Nord-Stream-Sprengung – neue Enthüllungen bringen die Bundesregierung in Zugzwang

Von Jens Berger

Bild: Wikipedia commons.

Die jüngsten Recherchen des Wall Street Journals (WSJ) zur Sprengung der Nord-Stream-Pipelines sollten eigentlich in Deutschland wie eine Bombe einschlagen. Wenn die Enthüllungen zutreffen, wurden die Pipelines nicht etwa von Hobbytauchern ohne Wissen der ukrainischen Regierung gesprengt, wie es deutsche Medien und auch die Bundesregierung bis heute behaupten. Geplant wurde der Anschlag laut WSJ vom damaligen Oberbefehlshaber der ukrainischen Streitkräfte und auch Präsident Selenskyj hatte der Operation grünes Licht gegeben, soll seine Zustimmung aber angeblich später wieder zurückgezogen haben. Erweisen sich die Recherchen als korrekt, hat die Bundesregierung – nicht nur in diesem Punkt – einiges zu erklären. Es kann ja nicht sein, dass man einem Land, das einen kriegerischen Akt gegen die deutsche Infrastruktur ausführt, Waffen und Geld im Wert mehrerer Milliarden schenkt. Für weitere Unruhe im Fall Nord Stream könnte ein Interview der WELT mit dem ehemaligen BND-Chef August Hanning sorgen – der macht nämlich auch unserem Nachbarn Polen schwere Vorwürfe und ist überzeugt davon, dass Polen direkt in die Anschläge verwickelt ist.

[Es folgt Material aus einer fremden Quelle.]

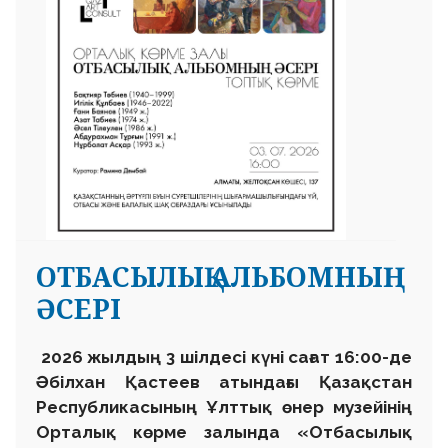
ОТБАСЫЛЫҚ АЛЬБОМНЫҢ
ӘСЕРІ
2026 жылдың 3 шілдесі күні сағат 16:00-де
Әбілхан Қастеев атындағы Қазақстан
Республикасының Ұлттық өнер музейінің
Орталық көрме залында «Отбасылық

Die Vorstellung, dass sechs ukrainische Hobbytaucher ohne Wissen, Unterstützung und Billigung staatlicher Stellen im September 2022 mit einer Segelyacht nach Bornholm schipperten und drei der vier Stränge der größten und wichtigsten Gaspipelines sprengten, hielten die NachDenkSeiten von Anfang an in dieser Form für wenig plausibel. Doch genau das ist die Geschichte, die der Öffentlichkeit seit über einem Jahr von deutschen Medien erzählt und die auch von der Bundesregierung immer wieder vorgetragen wird. Eine der Fragen, die nun zu beantworten sind, ist, ob und ab welchem Zeitpunkt die Bundesregierung wusste, dass diese Version nicht der Wahrheit entspricht. Die Recherchen des WSJ erzählen nämlich eine in Teilen gänzlich andere Geschichte.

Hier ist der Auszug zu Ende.